Juan Carlos Onetti en ses envoûtantes rêveries
L'oeuvre de Juan Carlos Onetti relève de l'univers labyrinthique, à la fois intime et tentaculaire, auquel se rattachent tous ses livres d'une manière ou de l'autre, et dans lequel le lecteur aime à se retrouver et à se perdre comme dans un monde parallèle. Ceux qui se rappellent la ville mythique de Santa Maria, qu'on peut situer entre le Rio de la Plata et les plaines infinies, déjà présente dans La Vie brève, l'un de ses chefs-d'oeuvre (1950), Le Chantier (1961) et Ramasse-Vioques (1964), retrouveront cette ville fictive aussi décatie qu'inspirante, où voisinent les personnages de marginaux plus ou moins canailles et de femmes chers à l'auteur, au premier rang desquels réapparaît Medina, cumulant les «fonctions» de flic et d'artiste peintre, de guérisseur et de sempiternel traîne-patins.
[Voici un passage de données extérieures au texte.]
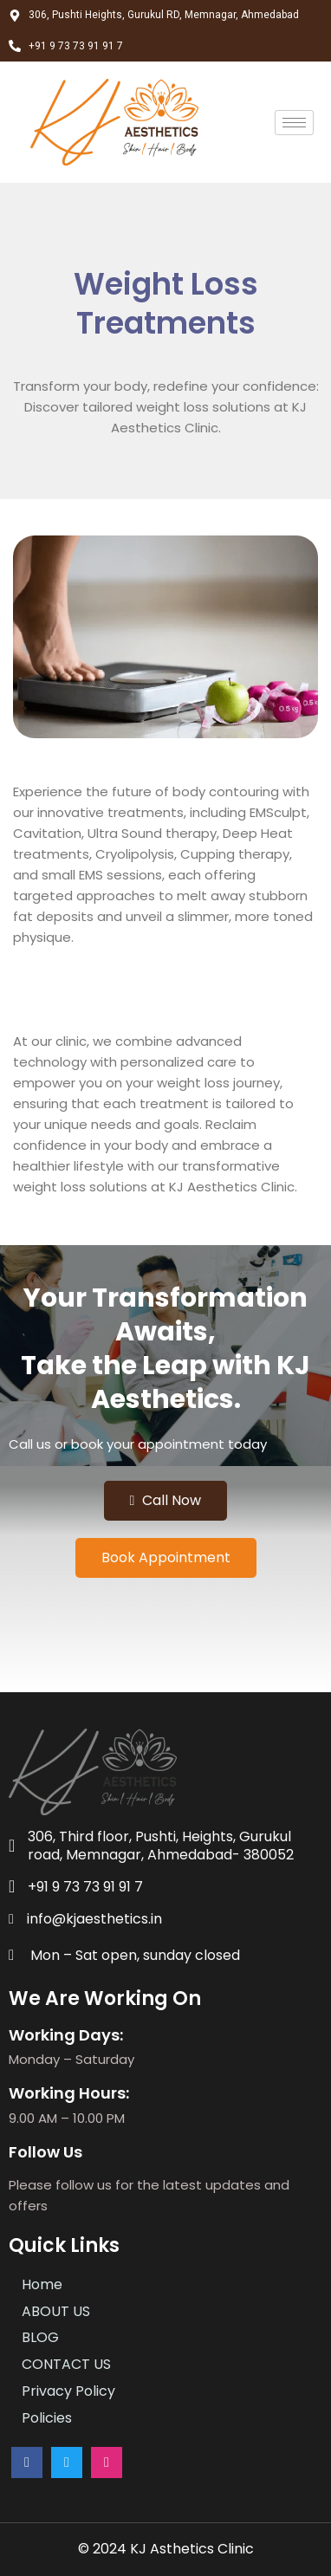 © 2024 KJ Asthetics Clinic (166, 2549)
Même s'il a fallu une quinzaine d'années pour que nous parvienne Laissons parler le vent, ce roman achevé en exil en 1978, à Madrid, et publié un an avant la consécration du Grand Prix Cervantès de littérature, en 1980, n'a rien perdu de sa fraîcheur et de son charme ténébreux, comme il en va d'ailleurs de tous les livres de ce poète jamais soumis à l'actualité, qui rêva certes de partir en Union soviétique en 1929 et en Espagne en 1936, pour rester finalement dans son modeste coin à exprimer au plus juste, à sa façon, ce qu'il disait «l'aventure de l'homme». Lui qui proclamait volontiers que les trois choses les plus importantes de l'existence sont l'ivresse, les femmes et l' écriture, resta pour ainsi dire couché les quinze dernières années de sa vie, poursuivant un songe artiste hostile à toute ambition sociale et à toute foi («un homme qui croit est plus dangereux qu'une bête qui a faim», remarque son personnage), et se ramifiant cependant en histoires admirablement filées et pleines de véhémence mélancolique.
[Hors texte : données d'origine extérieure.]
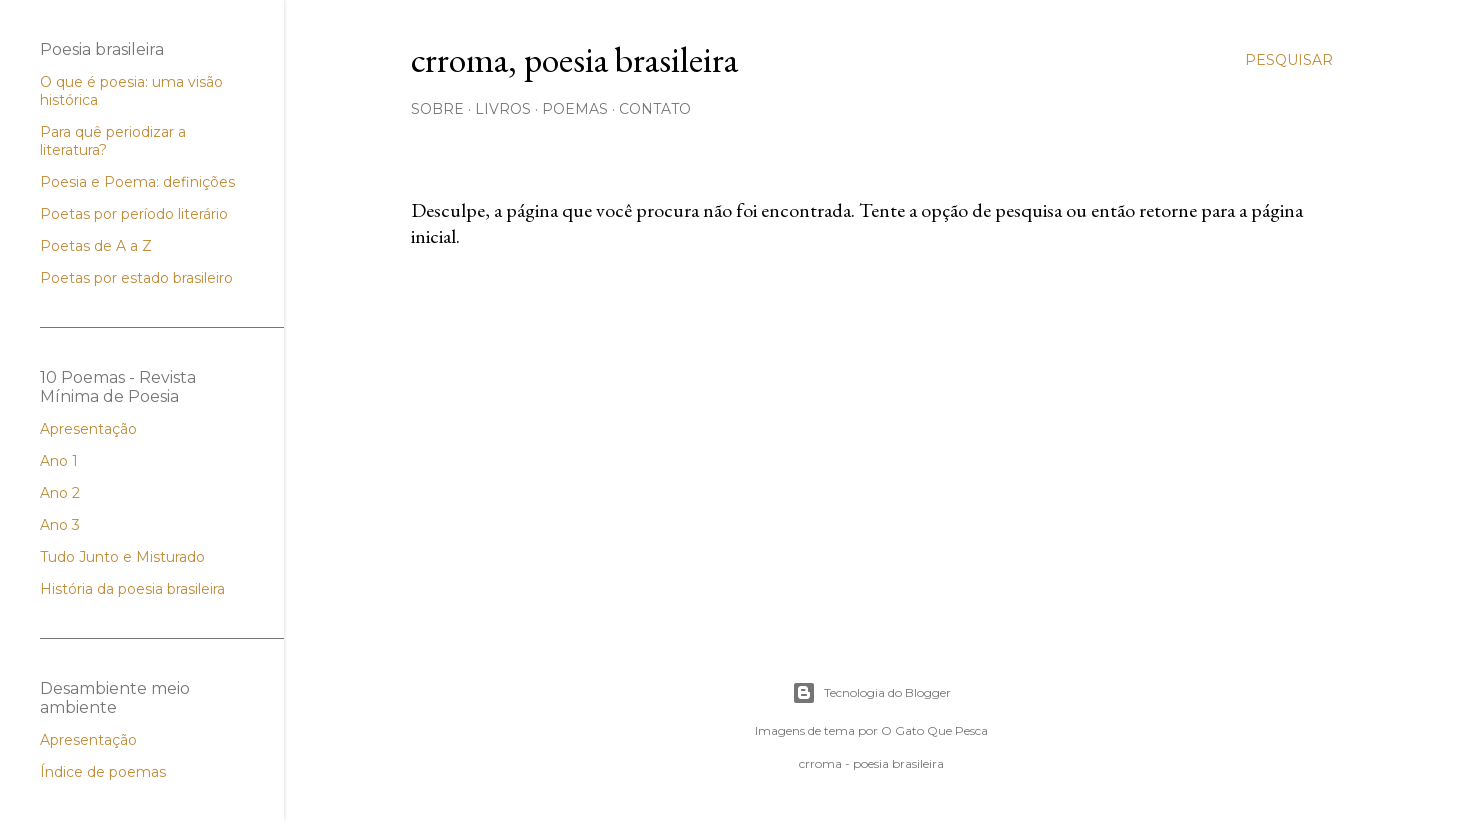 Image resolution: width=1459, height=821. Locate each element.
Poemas (575, 109)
Dans la foulée, rappelons alors que Juan Carlos Onetti, né en 1909 à Montevideo, entra en littérature en 1939 avec Le Puits, dont on a dit qu' était sortie toute la nouvelle littérature latino-américaine, et composa tout un ensemble de petits romans et de nouvelles architecturés comme un tout, avec maintes résonances, échos et passages. Si l'art d'Onetti rompait, initialement, avec le réalisme magique de la génération précédente, ou avec une conception de l'engagement politique au premier degré, son oeuvre n'en est pas moins nimbée de mystère et singulièrement subversive, ainsi que l'illustre Le Chantier (1961), roman kafkaïen qui évoque une entreprise soumise à une paranoïa dont on a dit qu'elle préfigurait les régimes dictatoriaux à venir.
De ceux-ci, l' écrivain subit d'ailleurs les rigueurs, coffré en 1974 pour immoralisme et pornographie. Or il semble logique, et même juste et bon, qu'un tel poète, irrécupérable assurément du point de vue des conventions, eût à subir la vindicte des «casqués».
Le monde d'Onetti n'est d'ailleurs guère mieux assimilable selon les normes du libéralisme avancé: c'est aussi bien l'univers d'un Oblomov adonné au whisky et à la littérature, rêvant de dire l'indicible comme Medina aspire à peindre le pur mouvement d'une vague. A l' ère de la publicité et de l'esbroufe, Onetti trouve son bonheur dans la contemplation d'une sorte de kaléidoscope d'images merveilleuses, veillé par quelques femmes bonnes à peindre ou à aimer sans illusions. On pense parfois à Chandler en lisant ses romans trop paresseux et subtils, trop lyriques aussi pour faire des polars à succès. Or sa «réussite» échappe à tous les stéréotypes, et c'est lentement qu'il faut savourer ses fulgurances de rêveur éveillé, bercé par ce que le vent dit en passant...
Juan Carlos Onetti, Laissons parler le vent. Traduit de l'espagnol par Claude Couffon. Gallimard, 323 p.
En poche: Les Bas-Fonds du Rêve, en Folio, offre une douzaine de nouvelles magnifiques. Le Puits et Les Adieux ont été réunis chez Christian Bourgois, où figurent divers autres titres, dont Quand plus rien n'a d'importance, dernier livre d'Onetti. Autres Pistes: chez Gallimard, Stock et le Serpent à Plumes.